Announcement

Collapse
No announcement yet.
X
  • Filter
  • Time
  • Show
Clear All
new posts

  • Apologies if this has already been suggested.

    For ttest, it would be great if one could specify a nonzero difference between mu1 and mu2 for unpaired t-tests.

    Context. I teach my students that all t-tests have a common format, as follows: t = (statistic - parameter|H0) / SEstatistic. (See attached slides for a nicer view of that.) For an unpaired t-test, the statistic = the difference between the two sample means, the parameter|H0 = the specified difference between the two population means (which does not necessarily have to be zero), and SEstatistic = the standard error of the difference between two independent means. To illustrate a null specifying a nonzero difference between population means, I made up an example stating that in 1960, the population difference in height between men and women was 5 inches. Someone collecting data currently wishes to test the null hypothesis that the difference is still 5 inches. It would be great if statistical software allowed one to test hypotheses like this without having to resort to the trickery of subtracting a given amount (5 inches in this case) from the scores of one group.

    Cheers,
    Bruce


    Click image for larger version

Name:	IntroBiostats_08_slide39.png
Views:	2
Size:	161.8 KB
ID:	1494894 Click image for larger version

Name:	IntroBiostats_08_slide40.png
Views:	1
Size:	88.6 KB
ID:	1494895
    Attached Files
    --
    Bruce Weaver
    Email: [email protected]
    Web: http://sites.google.com/a/lakeheadu.ca/bweaver/
    Version: Stata/MP 18.0 (Windows)

    Comment


    • Bruce Weaver is this what you have in mind?

      Code:
      webuse nhanes2f, clear
      mean weight, over(sex)
      test Male = Female
      test Male = Female + 10
      -------------------------------------------
      Richard Williams, Notre Dame Dept of Sociology
      Stata Version: 17.0 MP (2 processor)

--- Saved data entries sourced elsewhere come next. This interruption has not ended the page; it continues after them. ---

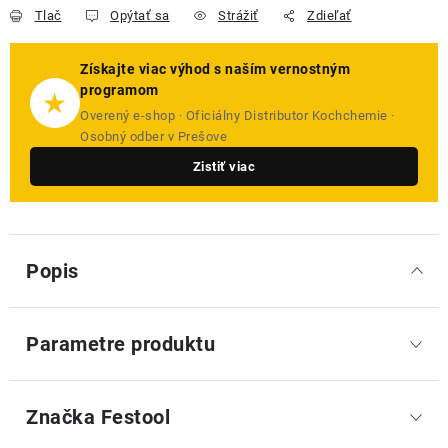
Tlač
Opýtať sa
Strážiť
Zdieľať
Získajte viac výhod s naším vernostným
programom
★
Overený e-shop · Oficiálny Distributor Kochchemie ·
Osobný odber v Prešove
Zistiť viac
Popis
Parametre produktu
Značka
 Festool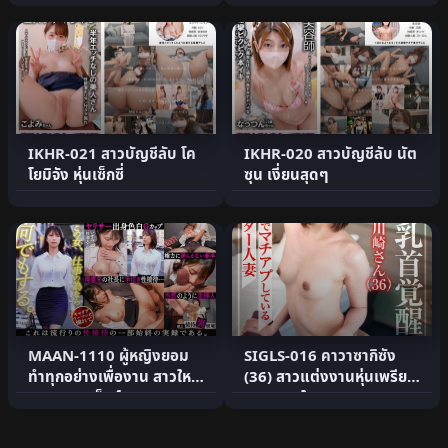
IKHR-021 สาวบัญชีลับ โค
IKHR-020 สาวบัญชีลับ นัต
โยมิจัง หุ่นเซ็กซี่
ซุน เงี่ยนสุดๆ
MAAN-1110 ผู้หญิงยอม
SIGLS-016 คาวาซากิซัง
ทำทุกอย่างเพื่องาน สาวใหม่
(36) สาวแต่งงานหุ่นเพรียว
จากชมรมเซ็กส์
แอบนอกใจ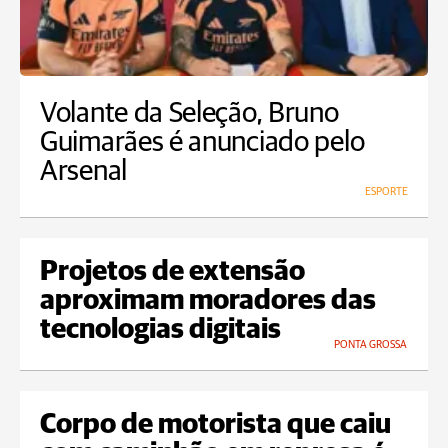
Volante da Seleção, Bruno
Guimarães é anunciado pelo
Arsenal
ESPORTE
Projetos de extensão
aproximam moradores das
tecnologias digitais
PONTA GROSSA
Corpo de motorista que caiu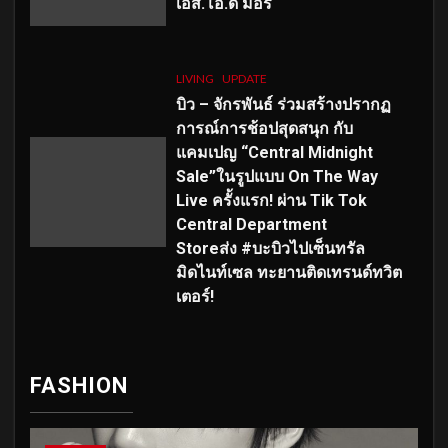
เอส
.โอ.ดี มอร์
LIVING
UPDATE
บิว – จักรพันธ์ ร่วมสร้างปรากฏ
การณ์การช้อปสุดสนุก กับ
แคมเปญ “Central Midnight
Sale”ในรูปแบบ On The Way
Live ครั้งแรก! ผ่าน Tik Tok
Central Department
Storeส่ง #บะบิวไปเซ็นทรัล
มิดไนท์เซล ทะยานติดเทรนด์ทวิต
เตอร์!
FASHION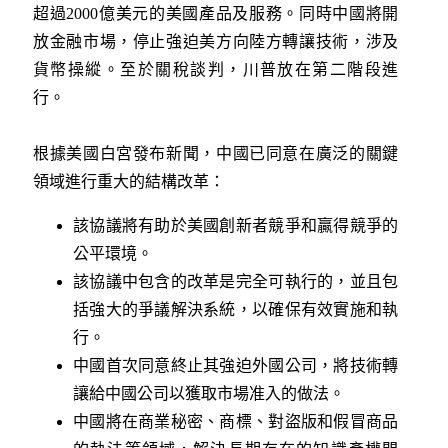
超過2000億美元的美國產品及服務。同時中國將開
放金融市場，停止強迫美方向陸方轉讓技術，涉及
貨幣操縱。至於關稅談判，川普放在第二階段進
行。
根據美國白宮發布新聞，中國已同意在廣泛的關鍵
領域進行重大的結構改革：
該協議將有助於美國創新者競爭和贏得競爭的
公平環境。
該協議中包含的改革是完全可執行的，並且包
括強大的爭議解決系統，以確保有效實施和執
行。
中國首次同意終止其強迫外國公司，將技術轉
讓給中國公司以獲取市場准入的做法。
中國將在商業秘密、商標、對盜版和假冒商品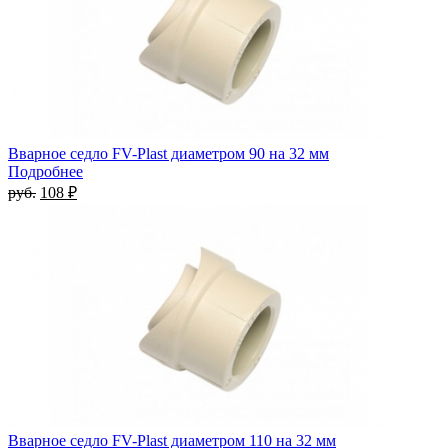
Вварное седло FV-Plast диаметром 90 на 32 мм
Подробнее
руб.
108 ₽
Вварное седло FV-Plast диаметром 110 на 32 мм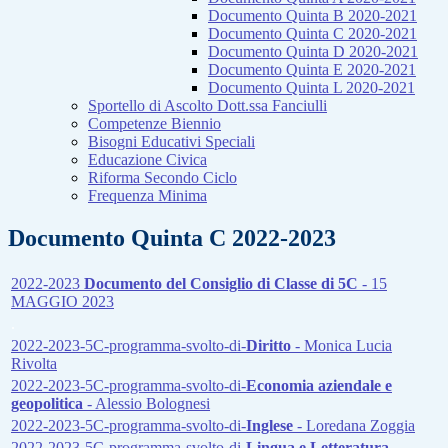
Documento Quinta B 2020-2021
Documento Quinta C 2020-2021
Documento Quinta D 2020-2021
Documento Quinta E 2020-2021
Documento Quinta L 2020-2021
Sportello di Ascolto Dott.ssa Fanciulli
Competenze Biennio
Bisogni Educativi Speciali
Educazione Civica
Riforma Secondo Ciclo
Frequenza Minima
Documento Quinta C 2022-2023
2022-2023
Documento del Consiglio di Classe di 5C
- 15
MAGGIO 2023
.
2022-2023-5C-programma-svolto-di-
Diritto
- Monica Lucia
Rivolta
2022-2023-5C-programma-svolto-di-
Economia aziendale e
geopolitica
- Alessio Bolognesi
2022-2023-5C-programma-svolto-di-
Inglese
- Loredana Zoggia
2022-2023-5C-programma-svolto-di-
Lingua e Letteratura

      EMAIL: [email protected]
      WWW: https://www3.nd.edu/~rwilliam

      Comment


      • Originally posted by Richard Williams View Post
        Bruce Weaver is this what you have in mind?

        Code:
        webuse nhanes2f, clear
        mean weight, over(sex)
        test Male = Female
        test Male = Female + 10
        Hi Richard. If I use ttest on the same data, I get a different result. It appears that test after means is using N-1 as the df, not N-2. The difference won't matter much with really large samples, I suppose, but people often have relatively small samples when doing t-tests.

        Code:
        webuse nhanes2f, clear
        ttest weight, by(sex)
        display "t^2 = " r(t)^2
        mean weight, over(sex)
        test Male = Female
        * -test- is using df = N-1, not N-2.
        test Male = Female + 10
        * To get the right result with correct df:
        generate wt = weight
        replace wt = weight + 10 if sex==2
        ttest wt, by(sex)
        display "F = " r(t)^2
        * I would like to be able to do something like this:
        *   ttest weight, by(sex) delta(10)
        * where delta = mu1-mu2|H0
        --
        Bruce Weaver
        Email: [email protected]
        Web: http://sites.google.com/a/lakeheadu.ca/bweaver/
        Version: Stata/MP 18.0 (Windows)

        Comment


        • You pointed me in the right direction, Richard. Re #227 and #228, -regress- followed by -lincom- gives the right result.

          Code:
          webuse nhanes2f, clear
          * Test H0: mu1-mu2 = 10
          generate wt = weight
          replace wt = weight + 10 if sex==2
          ttest wt, by(sex)
          * Perhaps -regress- followed by -lincom- can give the result I want.
          quietly regress weight i.sex
          lincom 1.sex - 2.sex-10
          display "t = " r(t)
          But I still think most users would find it easier if ttest had an option allowing one to specify the value of mu1-mu2|H0. Also, regress does allow various vce() options to deal with variance heterogeneity, but I don't think those options match exactly what you get with the unequal or welch options for ttest.

          Cheers,
          Bruce
          --
          Bruce Weaver
          Email: [email protected]
          Web: http://sites.google.com/a/lakeheadu.ca/bweaver/
          Version: Stata/MP 18.0 (Windows)

          Comment


          • there are multiple user-writtne modules to do variations of quantile regression. these have evolved to meet the many limitations of xtqreg, significantly no factor variables or interactions.
            my suggestion/request: enhance xtqreg functionality to include more of the other xt-class commands.
            if this functionality already exists i apologize and would appreciate education.
            thank you
            George Hoffman

            Comment


            • Would it be possible to raise the limit on "estimates store"? Currently one can only store 300 estimations, a limit quickly reached if you need to verify robustness to many different specification tweaks.

              Comment


              • Would it be feasible, in the outcome of any regression model, to list the variable(s) a given predictor is collinear with?
                Last edited by Carlo Lazzaro; 02 May 2019, 09:12.
                Kind regards,
                Carlo
                (Stata 18.0 SE)

                Comment


                • Carlo Lazzaro I don't think so because sometimes a given variable is collinear with acombination of variables rather than a single other variable.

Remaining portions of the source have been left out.